Yesterday the Roman Catholic Church remembered Maximilian Kolbe. He was a Franciscan priest from Poland who lost his life on August 14, 1941, when he offered to take the place of a stranger at Auschwitz. We also commemorated the life of Jonathan Myrick Daniels in the Episcopal Church's calendar. He was a seminary student who died on August 20, 1965 when he stepped in front of an African American teenager as a man was attempting to shoot her.
Today we continue to mourn Heather Heyer, a young woman who was killed on Saturday while she participated in a peaceful protest against racial hatred.

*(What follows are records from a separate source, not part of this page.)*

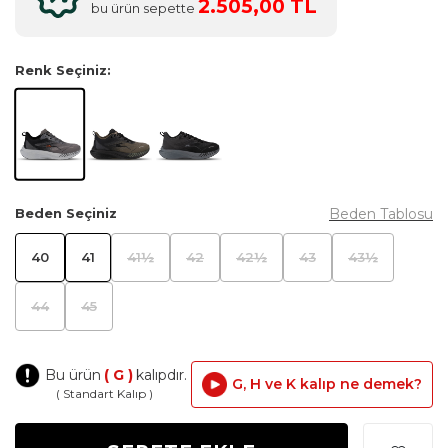
2.505,00 TL
bu ürün sepette
Renk Seçiniz:
Beden Tablosu
Beden Seçiniz
40
41
41½
42
42½
43
43½
44
45
Bu ürün
( G )
kalıpdır.
G, H ve K kalıp ne demek?
( Standart Kalıp )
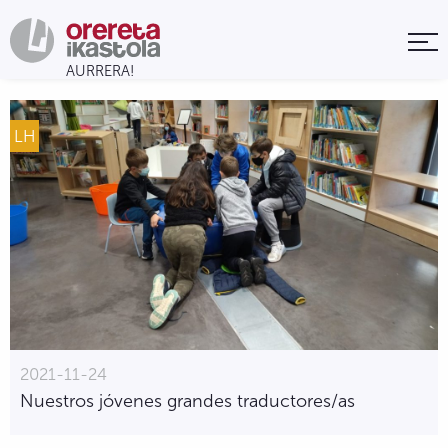
LH
2021-11-24
Nuestros jóvenes grandes traductores/as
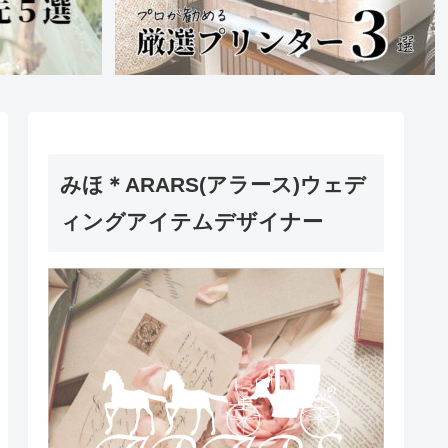
みほ＊ARARS(アラース)ウェデ
ィングアイテムデザイナー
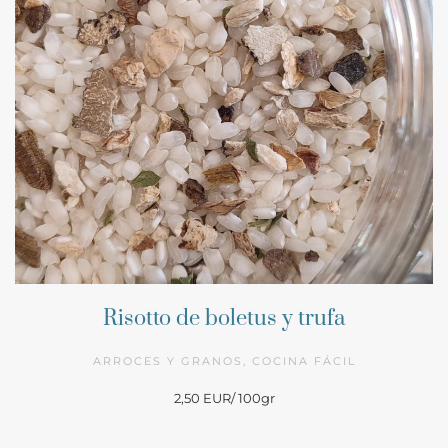
Risotto de boletus y trufa
ARROCES Y GRANOS, COCINA FÁCIL
2,50 EUR/ 100gr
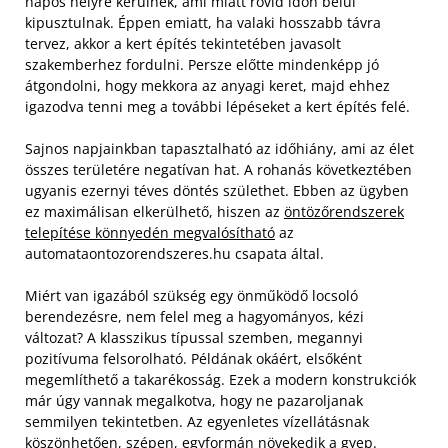
napos helyre kerülnek, ami miatt rövid időn belül
kipusztulnak. Éppen emiatt, ha valaki hosszabb távra
tervez, akkor a kert építés tekintetében javasolt
szakemberhez fordulni. Persze előtte mindenképp jó
átgondolni, hogy mekkora az anyagi keret, majd ehhez
igazodva tenni meg a további lépéseket a kert építés felé.
Sajnos napjainkban tapasztalható az időhiány, ami az élet
összes területére negatívan hat. A rohanás következtében
ugyanis ezernyi téves döntés születhet. Ebben az ügyben
ez maximálisan elkerülhető, hiszen az
öntözőrendszerek
telepítése könnyedén megvalósítható
az
automataontozorendszeres.hu csapata által.
Miért van igazából szükség egy önműködő locsoló
berendezésre, nem felel meg a hagyományos, kézi
változat? A klasszikus típussal szemben, megannyi
pozitívuma felsorolható. Példának okáért, elsőként
megemlíthető a takarékosság. Ezek a modern konstrukciók
már úgy vannak megalkotva, hogy ne pazaroljanak
semmilyen tekintetben. Az egyenletes vízellátásnak
köszönhetően, szépen, egyformán növekedik a gyep.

"There are many things I would die for, but none I would kill for." This is supposedly a quote from Gandhi, or maybe Camus, the Internet cannot decide. But it has made me wonder if this is true for me. Would I be so firm in my convictions that I would give my very life? Am I so committed to peace that I would stand in the path of violence to demonstrate that? Honestly, despite my faith, I am not sure. Which is just one reason I am so indebted to those who have.

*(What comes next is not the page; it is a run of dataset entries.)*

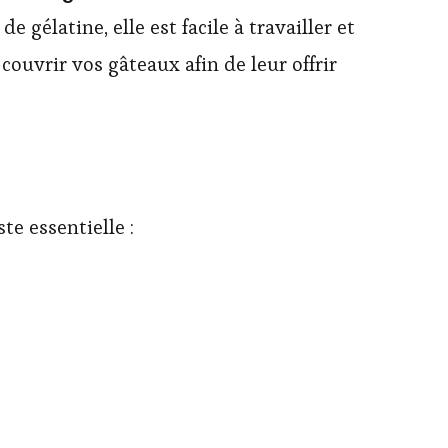
 gélatine, elle est facile à travailler et
 couvrir vos gâteaux afin de leur offrir
te essentielle :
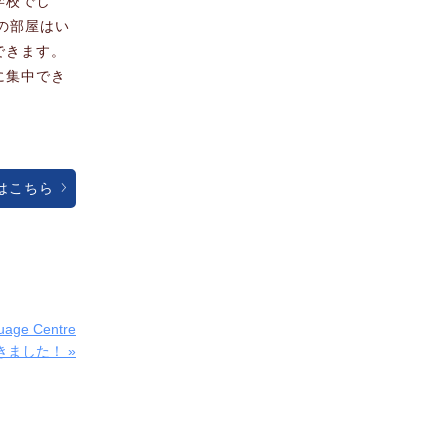
学校でし
の部屋はい
できます。
に集中でき
はこちら
age Centre
てきました！ »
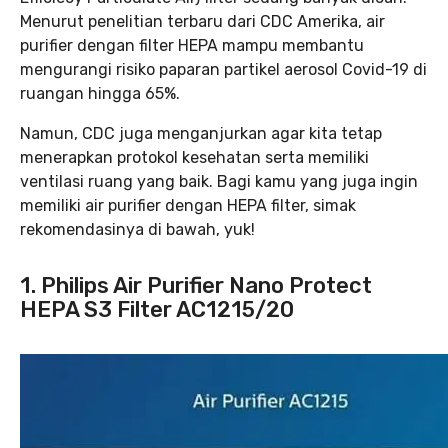
Menurut penelitian terbaru dari CDC Amerika, air
purifier dengan filter HEPA mampu membantu
mengurangi risiko paparan partikel aerosol Covid-19 di
ruangan hingga 65%.
Namun, CDC juga menganjurkan agar kita tetap
menerapkan protokol kesehatan serta memiliki
ventilasi ruang yang baik. Bagi kamu yang juga ingin
memiliki air purifier dengan HEPA filter, simak
rekomendasinya di bawah, yuk!
1. Philips Air Purifier Nano Protect
HEPA S3 Filter AC1215/20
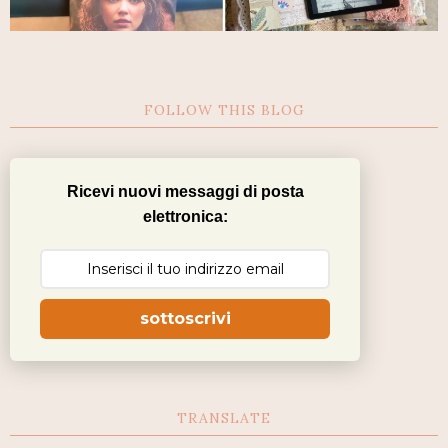
FOLLOW THIS BLOG
Ricevi nuovi messaggi di posta
elettronica:
sottoscrivi
TRANSLATE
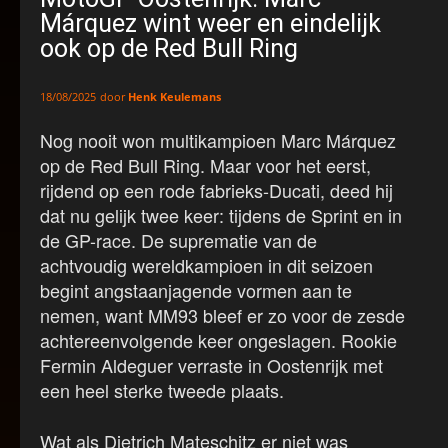
Márquez wint weer en eindelijk
ook op de Red Bull Ring
door
Henk Keulemans
18/08/2025
Nog nooit won multikampioen Marc Márquez
op de Red Bull Ring. Maar voor het eerst,
rijdend op een rode fabrieks-Ducati, deed hij
dat nu gelijk twee keer: tijdens de Sprint en in
de GP-race. De suprematie van de
achtvoudig wereldkampioen in dit seizoen
begint angstaanjagende vormen aan te
nemen, want MM93 bleef er zo voor de zesde
achtereenvolgende keer ongeslagen. Rookie
Fermin Aldeguer verraste in Oostenrijk met
een heel sterke tweede plaats.
Wat als Dietrich Mateschitz er niet was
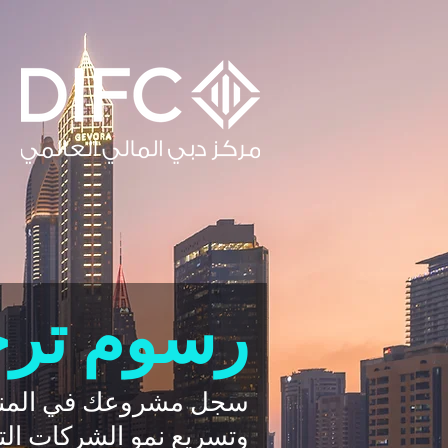
رسوم تر
سجل مشروعك في المنطقة 
وتسريع نمو الشركات الت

The past few days in our country have shown us again how closely we live with darkness, with evil. And we have been asked repeatedly to account for ourselves, our response of faith, those who are clergy, those who are Christian. All of us, really. What do we really believe and what are we willing to give of ourselves for?
What I know is this: Jesus asks us to love our enemies, to return hatred with kindness, to forgive others their trespasses, to dare to see one another as brothers and sisters. I am proud, as a Christian and as a human, to be related in faith to those who would stare down the fear of their own death in the name of life. I hope I would find that courage if necessary.

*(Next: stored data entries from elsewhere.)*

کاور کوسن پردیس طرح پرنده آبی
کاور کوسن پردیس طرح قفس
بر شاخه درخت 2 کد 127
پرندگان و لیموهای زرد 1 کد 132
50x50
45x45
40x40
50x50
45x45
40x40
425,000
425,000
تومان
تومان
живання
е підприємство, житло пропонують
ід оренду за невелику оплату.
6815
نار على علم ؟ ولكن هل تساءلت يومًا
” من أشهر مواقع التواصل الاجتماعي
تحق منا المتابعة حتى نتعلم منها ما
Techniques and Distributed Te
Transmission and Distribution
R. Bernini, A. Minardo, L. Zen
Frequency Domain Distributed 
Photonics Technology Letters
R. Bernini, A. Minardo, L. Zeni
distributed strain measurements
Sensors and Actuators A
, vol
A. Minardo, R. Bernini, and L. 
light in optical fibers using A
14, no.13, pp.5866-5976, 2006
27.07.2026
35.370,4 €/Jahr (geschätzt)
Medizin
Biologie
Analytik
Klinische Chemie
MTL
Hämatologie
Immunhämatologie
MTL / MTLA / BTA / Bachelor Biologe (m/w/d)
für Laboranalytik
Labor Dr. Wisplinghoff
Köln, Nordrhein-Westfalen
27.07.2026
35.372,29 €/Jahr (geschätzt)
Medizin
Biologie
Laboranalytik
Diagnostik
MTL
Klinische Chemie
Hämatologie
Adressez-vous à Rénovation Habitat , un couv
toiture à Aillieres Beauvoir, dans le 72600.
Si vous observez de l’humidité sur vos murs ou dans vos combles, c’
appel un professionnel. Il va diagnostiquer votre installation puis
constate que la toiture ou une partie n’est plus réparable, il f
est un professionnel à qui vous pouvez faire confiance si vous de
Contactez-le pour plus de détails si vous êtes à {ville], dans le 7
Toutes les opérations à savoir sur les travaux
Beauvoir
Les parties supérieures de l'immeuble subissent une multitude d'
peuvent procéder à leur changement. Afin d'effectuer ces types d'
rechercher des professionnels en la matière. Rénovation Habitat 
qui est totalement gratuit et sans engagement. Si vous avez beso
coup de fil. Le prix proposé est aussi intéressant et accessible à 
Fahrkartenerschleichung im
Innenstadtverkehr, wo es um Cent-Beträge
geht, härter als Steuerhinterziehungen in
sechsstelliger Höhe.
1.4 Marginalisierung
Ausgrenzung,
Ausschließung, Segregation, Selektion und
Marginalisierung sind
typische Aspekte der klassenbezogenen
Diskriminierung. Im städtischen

And in the meantime I struggle to find the courage to understand that those who perpetuate this kind of hatred are also my neighbors, and that Jesus never distinguishes between those who are worthy of our love and those who are not. We are called to be in community with them all.
Every part of my being wants to distance myself from the perpetrators of evil. But my faith requires that I believe we are all children of God. I wonder if I have the strength to do even this.